La tormenta tropical “Alberto” ha provocado daños severos en la zona sur de Quintana Roo, particularmente en Bacalar. Los escurrimientos pluviales que siguieron a las intensas lluvias inundaron parte del trazo del Tren Maya, afectando al menos 1.5 kilómetros de vías en construcción.
Este tramo, ubicado al poniente de la ciudad, quedó bajo el agua tras varios días de acumulación pluvial. Vecinos de la colonia Diego Rojas Zapatas, una de las zonas más afectadas, reportaron inundaciones que alcanzaron hasta los 3.5 metros de altura en viviendas y vehículos.
Desplazamiento del agua hacia la zona ferroviaria
David García, habitante de Bacalar, confirmó que el agua ha migrado progresivamente desde las zonas habitadas hacia terrenos no urbanizados donde se construyen las vías del Tren Maya. A pesar de que estas áreas no contaban con edificaciones, los escurrimientos se han acumulado en los caminos de acceso y en el derecho de vía ferroviario.
“Ahora que nos dimos una vuelta pudimos notar que hay brotes de agua. Esta parece más limpia que la del pueblo, aunque revuelta. No huele mal”, declaró García. Según explicó, esto sugiere que el agua proviene directamente del subsuelo o de zonas sin residuos urbanos, lo cual coincide con la ausencia de infraestructura en esa área.

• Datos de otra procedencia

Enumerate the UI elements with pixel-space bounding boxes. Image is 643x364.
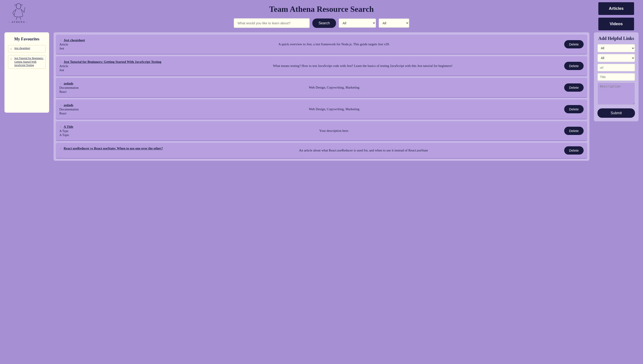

Expertos habían advertido sobre riesgos de inundación
Especialistas en medio ambiente alertaron previamente a los ingenieros militares encargados de la obra sobre los riesgos de construir en zonas proclives a inundaciones. Advirtieron que tanto Bacalar como Chetumal tienen suelos bajos con alta permeabilidad, condiciones que los hacen vulnerables a escurrimientos y encharcamientos severos en temporada de lluvias.
No obstante, los trabajos del Tren Maya continuaron sin modificaciones significativas en los planes de construcción, lo que ahora resulta en una afectación directa a la infraestructura ferroviaria.

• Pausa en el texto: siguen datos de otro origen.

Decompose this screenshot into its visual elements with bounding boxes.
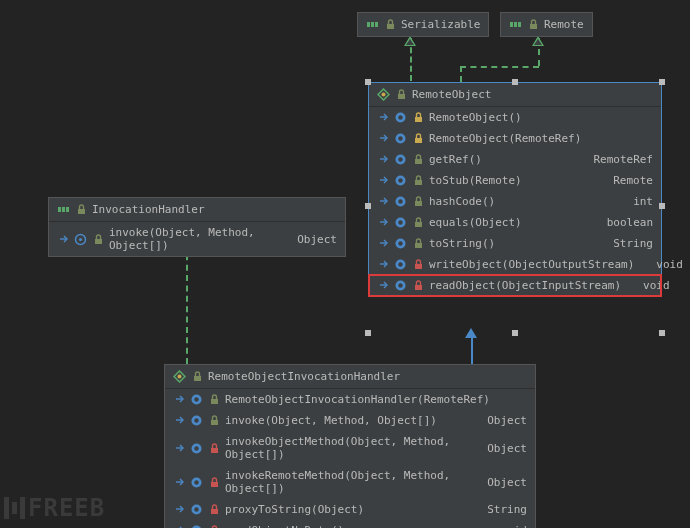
member-row[interactable]: invokeObjectMethod(Object, Method, Objec… [165, 431, 535, 465]
member-row[interactable]: toStub(Remote)Remote [369, 170, 661, 191]
method-icon [394, 153, 407, 166]
interface-icon [57, 203, 70, 216]
member-ret: void [625, 279, 670, 292]
member-row[interactable]: invoke(Object, Method, Object[]) Object [49, 222, 345, 256]
member-row[interactable]: equals(Object)boolean [369, 212, 661, 233]
method-icon [394, 195, 407, 208]
member-ret: Object [279, 233, 337, 246]
class-remoteobject[interactable]: RemoteObject RemoteObject()RemoteObject(… [368, 82, 662, 297]
member-ret: Remote [595, 174, 653, 187]
lock-icon [191, 370, 204, 383]
override-icon [173, 524, 186, 528]
member-sig: equals(Object) [429, 216, 522, 229]
lock-icon [395, 88, 408, 101]
member-ret: Object [469, 442, 527, 455]
member-ret: Object [469, 476, 527, 489]
override-icon [377, 153, 390, 166]
member-sig: proxyToString(Object) [225, 503, 364, 516]
override-icon [377, 279, 390, 292]
lock-icon [384, 18, 397, 31]
class-icon [173, 370, 186, 383]
member-ret: int [615, 195, 653, 208]
override-icon [377, 258, 390, 271]
override-icon [173, 414, 186, 427]
member-row[interactable]: RemoteObject() [369, 107, 661, 128]
member-sig: toStub(Remote) [429, 174, 522, 187]
lock-icon [412, 111, 425, 124]
method-icon [394, 216, 407, 229]
member-row[interactable]: invoke(Object, Method, Object[])Object [165, 410, 535, 431]
lock-icon [412, 195, 425, 208]
interface-icon [509, 18, 522, 31]
interface-remote[interactable]: Remote [500, 12, 593, 37]
override-icon [173, 442, 186, 455]
member-row[interactable]: toString()String [369, 233, 661, 254]
member-sig: readObjectNoData() [225, 524, 344, 528]
method-icon [394, 279, 407, 292]
watermark: FREEB [4, 494, 105, 522]
lock-icon [208, 442, 221, 455]
lock-icon [208, 393, 221, 406]
member-row[interactable]: readObject(ObjectInputStream)void [369, 275, 661, 296]
interface-name: Serializable [401, 18, 480, 31]
member-sig: invokeRemoteMethod(Object, Method, Objec… [225, 469, 465, 495]
member-ret: Object [469, 414, 527, 427]
member-sig: RemoteObject(RemoteRef) [429, 132, 581, 145]
override-icon [173, 503, 186, 516]
member-row[interactable]: RemoteObjectInvocationHandler(RemoteRef) [165, 389, 535, 410]
member-sig: getRef() [429, 153, 482, 166]
member-sig: toString() [429, 237, 495, 250]
member-sig: writeObject(ObjectOutputStream) [429, 258, 634, 271]
override-icon [377, 216, 390, 229]
lock-icon [412, 174, 425, 187]
method-icon [394, 258, 407, 271]
override-icon [57, 233, 70, 246]
member-row[interactable]: readObjectNoData()void [165, 520, 535, 528]
member-row[interactable]: RemoteObject(RemoteRef) [369, 128, 661, 149]
lock-icon [208, 524, 221, 528]
method-icon [190, 393, 203, 406]
method-icon [394, 111, 407, 124]
lock-icon [92, 233, 105, 246]
member-ret: boolean [589, 216, 653, 229]
interface-invocationhandler[interactable]: InvocationHandler invoke(Object, Method,… [48, 197, 346, 257]
member-sig: invoke(Object, Method, Object[]) [109, 226, 275, 252]
member-row[interactable]: getRef()RemoteRef [369, 149, 661, 170]
override-icon [173, 476, 186, 489]
method-icon [394, 237, 407, 250]
member-row[interactable]: invokeRemoteMethod(Object, Method, Objec… [165, 465, 535, 499]
lock-icon [208, 476, 221, 489]
class-remoteobjectinvocationhandler[interactable]: RemoteObjectInvocationHandler RemoteObje… [164, 364, 536, 528]
lock-icon [412, 132, 425, 145]
class-name: RemoteObjectInvocationHandler [208, 370, 400, 383]
lock-icon [75, 203, 88, 216]
method-icon [190, 442, 203, 455]
member-ret: void [483, 524, 528, 528]
override-icon [377, 132, 390, 145]
lock-icon [412, 279, 425, 292]
lock-icon [412, 258, 425, 271]
member-sig: RemoteObject() [429, 111, 522, 124]
member-ret: void [638, 258, 683, 271]
member-sig: invokeObjectMethod(Object, Method, Objec… [225, 435, 465, 461]
method-icon [190, 503, 203, 516]
member-row[interactable]: writeObject(ObjectOutputStream)void [369, 254, 661, 275]
member-ret: String [595, 237, 653, 250]
member-ret: String [469, 503, 527, 516]
lock-icon [412, 216, 425, 229]
method-icon [190, 476, 203, 489]
interface-serializable[interactable]: Serializable [357, 12, 489, 37]
member-row[interactable]: hashCode()int [369, 191, 661, 212]
lock-icon [527, 18, 540, 31]
method-icon [74, 233, 87, 246]
member-sig: RemoteObjectInvocationHandler(RemoteRef) [225, 393, 490, 406]
override-icon [377, 174, 390, 187]
method-icon [190, 414, 203, 427]
lock-icon [412, 237, 425, 250]
interface-icon [366, 18, 379, 31]
override-icon [377, 237, 390, 250]
lock-icon [208, 503, 221, 516]
member-row[interactable]: proxyToString(Object)String [165, 499, 535, 520]
method-icon [394, 132, 407, 145]
method-icon [190, 524, 203, 528]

Aún sin estimaciones oficiales de daños
Hasta el momento, no se han emitido reportes oficiales sobre la magnitud del daño ni el tiempo estimado de recuperación del tramo afectado. Tampoco se ha informado si esta situación retrasará el calendario de obras.
Autoridades locales y federales no han declarado si realizarán un rediseño del trazo o si se tomarán medidas de mitigación en las zonas vulnerables.
La situación expone una posible falta de previsión en la planificación de la megaobra, especialmente en regiones con antecedentes de anegamientos estacionales.